▸ **Work to complete**
Reproduce all records exactly.

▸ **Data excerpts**
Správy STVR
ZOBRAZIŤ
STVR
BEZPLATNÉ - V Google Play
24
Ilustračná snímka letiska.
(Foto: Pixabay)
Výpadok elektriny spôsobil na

▸ **Written solution**
Správy STVR
ZOBRAZIŤ
STVR
BEZPLATNÉ - V Google Play
24
Ilustračná snímka letiska.
(Foto: Pixabay)
Výpadok elektriny spôsobil na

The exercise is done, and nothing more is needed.